Below are some records. Return exactly the lines from the one with "d to let these" to the one with "info@cozinesshom", and nothing else.
————
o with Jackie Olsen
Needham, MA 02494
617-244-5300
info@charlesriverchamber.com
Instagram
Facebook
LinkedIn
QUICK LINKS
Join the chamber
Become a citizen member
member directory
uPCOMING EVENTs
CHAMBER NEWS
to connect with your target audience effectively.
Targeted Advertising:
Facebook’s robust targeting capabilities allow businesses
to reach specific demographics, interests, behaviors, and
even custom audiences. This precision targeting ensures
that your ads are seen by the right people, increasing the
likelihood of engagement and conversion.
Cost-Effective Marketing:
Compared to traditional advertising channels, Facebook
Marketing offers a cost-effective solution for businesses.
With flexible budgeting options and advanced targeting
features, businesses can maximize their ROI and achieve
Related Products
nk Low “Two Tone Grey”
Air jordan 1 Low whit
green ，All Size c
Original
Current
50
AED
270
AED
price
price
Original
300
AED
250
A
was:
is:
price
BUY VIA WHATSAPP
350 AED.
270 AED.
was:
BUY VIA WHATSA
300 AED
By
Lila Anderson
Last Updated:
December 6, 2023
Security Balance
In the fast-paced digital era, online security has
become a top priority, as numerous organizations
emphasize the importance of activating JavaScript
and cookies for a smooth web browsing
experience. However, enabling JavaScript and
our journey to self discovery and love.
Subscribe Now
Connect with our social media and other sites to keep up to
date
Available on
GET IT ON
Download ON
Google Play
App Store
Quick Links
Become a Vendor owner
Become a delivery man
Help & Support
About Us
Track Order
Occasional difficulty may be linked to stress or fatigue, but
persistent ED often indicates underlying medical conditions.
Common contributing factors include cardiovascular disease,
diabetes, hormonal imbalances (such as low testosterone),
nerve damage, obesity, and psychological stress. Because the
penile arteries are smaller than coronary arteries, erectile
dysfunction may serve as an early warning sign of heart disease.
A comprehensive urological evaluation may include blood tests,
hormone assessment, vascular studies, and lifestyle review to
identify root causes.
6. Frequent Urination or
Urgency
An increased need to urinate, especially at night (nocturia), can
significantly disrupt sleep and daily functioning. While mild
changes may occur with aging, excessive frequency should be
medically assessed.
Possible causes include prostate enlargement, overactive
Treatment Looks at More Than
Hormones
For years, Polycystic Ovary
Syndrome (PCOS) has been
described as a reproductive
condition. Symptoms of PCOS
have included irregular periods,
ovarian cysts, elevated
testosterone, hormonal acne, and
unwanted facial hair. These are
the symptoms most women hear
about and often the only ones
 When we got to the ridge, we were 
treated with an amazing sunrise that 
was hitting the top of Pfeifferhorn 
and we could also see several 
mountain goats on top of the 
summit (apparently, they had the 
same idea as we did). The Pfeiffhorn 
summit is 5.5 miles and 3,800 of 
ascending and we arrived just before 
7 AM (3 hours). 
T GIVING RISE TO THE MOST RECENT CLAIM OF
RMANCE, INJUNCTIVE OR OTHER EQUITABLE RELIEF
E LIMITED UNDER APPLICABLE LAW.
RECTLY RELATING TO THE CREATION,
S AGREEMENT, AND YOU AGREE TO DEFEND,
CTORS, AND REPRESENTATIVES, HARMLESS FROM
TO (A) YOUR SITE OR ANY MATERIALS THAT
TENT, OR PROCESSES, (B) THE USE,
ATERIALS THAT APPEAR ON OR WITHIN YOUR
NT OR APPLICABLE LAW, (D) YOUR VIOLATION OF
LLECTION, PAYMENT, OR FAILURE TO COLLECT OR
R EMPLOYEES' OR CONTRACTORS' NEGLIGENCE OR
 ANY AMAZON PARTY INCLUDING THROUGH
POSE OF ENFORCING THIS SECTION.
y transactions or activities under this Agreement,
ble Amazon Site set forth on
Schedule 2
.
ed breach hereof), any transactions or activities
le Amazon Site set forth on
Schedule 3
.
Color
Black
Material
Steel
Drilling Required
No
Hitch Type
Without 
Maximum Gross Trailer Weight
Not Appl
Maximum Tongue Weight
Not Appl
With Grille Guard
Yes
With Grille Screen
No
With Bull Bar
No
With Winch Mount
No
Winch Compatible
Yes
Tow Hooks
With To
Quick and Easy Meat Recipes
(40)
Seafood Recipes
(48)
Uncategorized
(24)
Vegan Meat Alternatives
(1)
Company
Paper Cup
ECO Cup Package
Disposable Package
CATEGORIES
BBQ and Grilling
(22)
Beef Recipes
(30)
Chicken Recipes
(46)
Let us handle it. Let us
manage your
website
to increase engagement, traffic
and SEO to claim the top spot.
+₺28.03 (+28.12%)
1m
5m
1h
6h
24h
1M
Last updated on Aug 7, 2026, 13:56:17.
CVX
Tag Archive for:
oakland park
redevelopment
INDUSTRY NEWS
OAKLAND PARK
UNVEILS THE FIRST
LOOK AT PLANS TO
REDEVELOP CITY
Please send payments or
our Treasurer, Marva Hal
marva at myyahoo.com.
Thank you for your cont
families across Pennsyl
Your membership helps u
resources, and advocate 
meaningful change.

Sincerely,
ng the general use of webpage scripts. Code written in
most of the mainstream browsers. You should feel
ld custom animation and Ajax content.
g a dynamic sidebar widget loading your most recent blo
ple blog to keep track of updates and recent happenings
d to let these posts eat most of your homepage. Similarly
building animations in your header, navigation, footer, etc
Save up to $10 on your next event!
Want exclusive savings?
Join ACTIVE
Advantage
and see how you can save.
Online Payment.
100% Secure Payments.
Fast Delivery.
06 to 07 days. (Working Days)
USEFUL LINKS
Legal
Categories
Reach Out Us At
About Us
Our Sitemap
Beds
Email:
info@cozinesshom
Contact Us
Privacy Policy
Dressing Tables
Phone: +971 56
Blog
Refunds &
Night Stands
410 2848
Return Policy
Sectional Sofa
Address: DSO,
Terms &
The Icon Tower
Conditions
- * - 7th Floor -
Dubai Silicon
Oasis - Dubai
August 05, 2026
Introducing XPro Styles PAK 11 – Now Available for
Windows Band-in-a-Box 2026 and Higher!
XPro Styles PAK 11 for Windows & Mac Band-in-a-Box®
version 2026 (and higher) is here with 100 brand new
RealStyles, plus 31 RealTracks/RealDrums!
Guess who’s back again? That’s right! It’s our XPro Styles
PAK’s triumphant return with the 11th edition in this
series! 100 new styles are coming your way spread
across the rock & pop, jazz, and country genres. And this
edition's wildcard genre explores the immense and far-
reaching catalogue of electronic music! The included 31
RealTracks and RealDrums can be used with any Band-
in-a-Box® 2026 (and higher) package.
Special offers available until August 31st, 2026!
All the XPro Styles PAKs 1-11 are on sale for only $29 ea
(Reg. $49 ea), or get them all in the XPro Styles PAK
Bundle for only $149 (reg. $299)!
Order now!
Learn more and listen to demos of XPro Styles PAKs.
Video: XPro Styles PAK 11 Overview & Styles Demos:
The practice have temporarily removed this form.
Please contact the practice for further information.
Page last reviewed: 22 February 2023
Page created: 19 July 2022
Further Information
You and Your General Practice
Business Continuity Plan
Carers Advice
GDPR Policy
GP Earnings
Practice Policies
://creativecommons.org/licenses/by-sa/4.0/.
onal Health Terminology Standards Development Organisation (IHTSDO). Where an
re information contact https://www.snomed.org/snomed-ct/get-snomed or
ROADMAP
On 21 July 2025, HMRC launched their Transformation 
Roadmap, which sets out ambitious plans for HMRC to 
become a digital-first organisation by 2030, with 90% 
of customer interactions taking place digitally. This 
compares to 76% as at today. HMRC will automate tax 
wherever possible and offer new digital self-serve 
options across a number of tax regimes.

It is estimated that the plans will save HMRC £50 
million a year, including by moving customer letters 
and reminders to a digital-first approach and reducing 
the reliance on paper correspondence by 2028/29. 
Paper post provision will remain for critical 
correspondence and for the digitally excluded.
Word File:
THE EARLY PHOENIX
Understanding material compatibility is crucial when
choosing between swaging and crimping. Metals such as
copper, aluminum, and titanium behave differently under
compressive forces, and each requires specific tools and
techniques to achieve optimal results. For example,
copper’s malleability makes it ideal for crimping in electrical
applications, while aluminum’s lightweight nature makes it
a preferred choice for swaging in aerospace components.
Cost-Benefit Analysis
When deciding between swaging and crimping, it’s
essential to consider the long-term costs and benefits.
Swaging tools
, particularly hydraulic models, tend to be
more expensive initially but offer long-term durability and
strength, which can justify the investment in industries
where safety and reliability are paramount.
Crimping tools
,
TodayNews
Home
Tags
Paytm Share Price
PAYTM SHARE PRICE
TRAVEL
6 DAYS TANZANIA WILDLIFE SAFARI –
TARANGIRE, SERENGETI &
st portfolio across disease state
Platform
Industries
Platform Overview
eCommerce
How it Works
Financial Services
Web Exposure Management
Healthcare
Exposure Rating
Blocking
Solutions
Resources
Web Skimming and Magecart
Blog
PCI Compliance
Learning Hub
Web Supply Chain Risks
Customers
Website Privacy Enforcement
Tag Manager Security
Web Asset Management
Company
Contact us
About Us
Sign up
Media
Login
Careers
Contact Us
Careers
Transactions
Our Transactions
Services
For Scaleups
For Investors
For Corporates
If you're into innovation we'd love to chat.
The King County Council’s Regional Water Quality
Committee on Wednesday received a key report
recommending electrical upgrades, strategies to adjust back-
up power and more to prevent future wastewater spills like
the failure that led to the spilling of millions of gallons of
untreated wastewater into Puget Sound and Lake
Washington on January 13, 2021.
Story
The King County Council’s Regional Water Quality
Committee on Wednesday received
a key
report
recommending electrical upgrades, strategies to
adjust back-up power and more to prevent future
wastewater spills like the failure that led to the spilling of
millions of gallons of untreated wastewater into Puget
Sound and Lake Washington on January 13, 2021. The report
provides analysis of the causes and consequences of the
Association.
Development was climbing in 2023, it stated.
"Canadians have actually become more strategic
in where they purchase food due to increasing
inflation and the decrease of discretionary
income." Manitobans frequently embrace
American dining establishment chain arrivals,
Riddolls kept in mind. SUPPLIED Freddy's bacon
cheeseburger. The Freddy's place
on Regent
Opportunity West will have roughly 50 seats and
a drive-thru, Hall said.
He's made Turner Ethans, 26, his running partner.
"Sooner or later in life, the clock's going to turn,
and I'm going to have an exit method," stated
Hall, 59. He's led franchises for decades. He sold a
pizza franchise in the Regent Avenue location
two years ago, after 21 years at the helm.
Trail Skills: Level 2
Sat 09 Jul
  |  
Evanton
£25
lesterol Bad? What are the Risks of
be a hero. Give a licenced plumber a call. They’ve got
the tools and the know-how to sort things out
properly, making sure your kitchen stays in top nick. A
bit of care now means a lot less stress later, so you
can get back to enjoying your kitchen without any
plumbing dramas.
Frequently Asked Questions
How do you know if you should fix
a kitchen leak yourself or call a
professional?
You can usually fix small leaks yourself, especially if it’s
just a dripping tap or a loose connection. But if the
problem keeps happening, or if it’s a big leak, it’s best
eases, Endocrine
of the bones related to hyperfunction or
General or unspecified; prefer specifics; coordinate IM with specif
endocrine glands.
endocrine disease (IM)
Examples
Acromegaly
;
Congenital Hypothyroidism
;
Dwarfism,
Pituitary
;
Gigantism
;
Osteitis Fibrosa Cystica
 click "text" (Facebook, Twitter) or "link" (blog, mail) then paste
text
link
————
Written solution
d to let these posts eat most of your homepage. Similarly
building animations in your header, navigation, footer, etc
Save up to $10 on your next event!
Want exclusive savings?
Join ACTIVE
Advantage
and see how you can save.
Online Payment.
100% Secure Payments.
Fast Delivery.
06 to 07 days. (Working Days)
USEFUL LINKS
Legal
Categories
Reach Out Us At
About Us
Our Sitemap
Beds
Email:
info@cozinesshom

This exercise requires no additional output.